Quand j'étais à la technique en muséologie, nous avions désencadré des sérigraphies à l'huile, encadrées avec des vitres.
Lorsqu'on regardait à travers la vitre retirée, on pouvait voir le négatif de l'oeuvre apparaître.
Les émanations de l'huile qui étaient restées collées.
C'est pas toutes les oeuvres qui doivent être encadrées.

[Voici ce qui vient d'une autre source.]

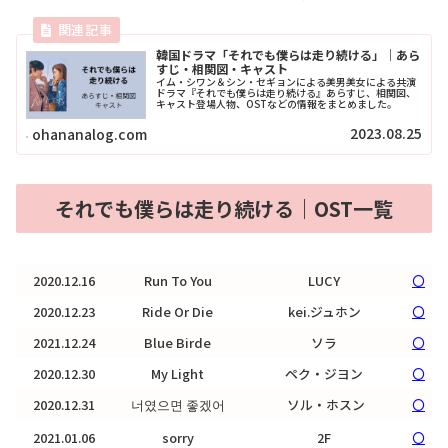
韓国ドラマ「それでも僕らは走り続ける」｜あら
すじ・相関図・キャスト
イム・シワン＆シン・セギョンによる美男美女による共演
ドラマ『それでも僕らは走り続ける』あらすじ、相関図、
キャスト登場人物、OSTなどの情報をまとめました。
2023.08.25
ohananalog.com
それでも僕らは走り続ける｜OST一覧
2020.12.16
Run To You
LUCY
〇
2020.12.23
Ride Or Die
kei.ジュホン
〇
2021.12.24
Blue Birde
ソラ
〇
2020.12.30
My Light
ペク・ジヨン
〇
2020.12.31
너였으면 좋겠어
ソル・ホスン
〇
2021.01.06
sorry
2F
〇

Dernière séance au CLSC en privé,
il y a quelques années.
Ma psy me dit qu'elle pense que je suis assez outillée pour pouvoir me gérer,
que je dois apprendre à me confier à mes amis, ma famille, mon entourage.
C'est quelque chose que les psy m'ont répété souvent,
"Vous êtes très intelligente, vous êtes certainement capable de faire votre chemin par vous-même".
L'affaire, c'est que je suis une oeuvre à l'huile encadrée avec du verre.
Je reviens à monsieur S,
Parce que je reviens encore souvent à monsieur S.
J'ai l'impression qu'il est parti avec mes années de travail de thérapie qu'il a juste jeté à la poubelle.
Je reviens souvent à Monsieur S, juste pour voir si je pourrais pas récupérer un peu de mes vidanges.
Le p'tit peu qu'il m'en restait de ce travail acharné, je pensais pouvoir me confier à mes amis,
Comme me proposent les psy,
Mais les circonstances ont fait qu'une a eu une expérience terrible, je l'ai laissée parler.
Une autre a vécu un autre truc, pis un autre, quelque chose d'autre.
Au début, je me sentais plus comme une réceptionniste derrière son plexiglass.
Répondre aux demandes, appliquer les normes administratives, parlez plus fort svp, je vous entends mal à cause du Plexi.
À un certain moment, je pensais pouvoir sortir de mon cubicule, prendre une pause, respirer autre chose que l'air vicié de mon p'tit bureau aux murs beige, séparé des autres par un esti de plexi.
J'ai commencé à parler.
L'autre m'a répondu "moi aussi" et s'est mis à pleurer.
Pis je l'ai consolé.
Ce que Monsieur S avait pas mis aux vidanges,
Je l'ai rangé soigneusement,
Et je suis allée me réfugier dans un encadrement vitré.
J'ai regardé le monde passer,
Tout en préservant mon oeuvre dans un cadre commercial au backing de papier acide,
Bien vitré, même si c'était pas supposé.
Une belle oeuvre faite par un grand artissssss,
Qui fait juste regarder le monde passer dans un salon mal décoré.
Le fantôme de mon huile se déposant au fil du temps sur la vitre,
Altérant les couleurs,
Lentement, mais sûrement,
Mais les gens s'en rendent pas trop compte,
Ça reste un beau tableau dans le salon.
Sylvia Plath parlait d'une cloche de verre,
Où elle vivait, regardant le monde dans un bruit assourdi,
Respirant un air surit.
C't'un peu ça.
J'essaye de faire revivre les couleurs de mon oeuvre,
Mais on sait tous que ça se peut pas.
J'ai l'impression de parler à travers une vitre,
Pis que personne m'entends,
Ou qu'on m'entends tout croche.
Je suis vraiment un beau tableau.
Mon drame personnel est banal,
Y'a pire,
Mais les oeuvres peuvent pas se réencadrer correctement toutes seules.
J'ai besoin qu'on enlève mon fantôme du verre.
Mes couleurs ont besoin de respirer.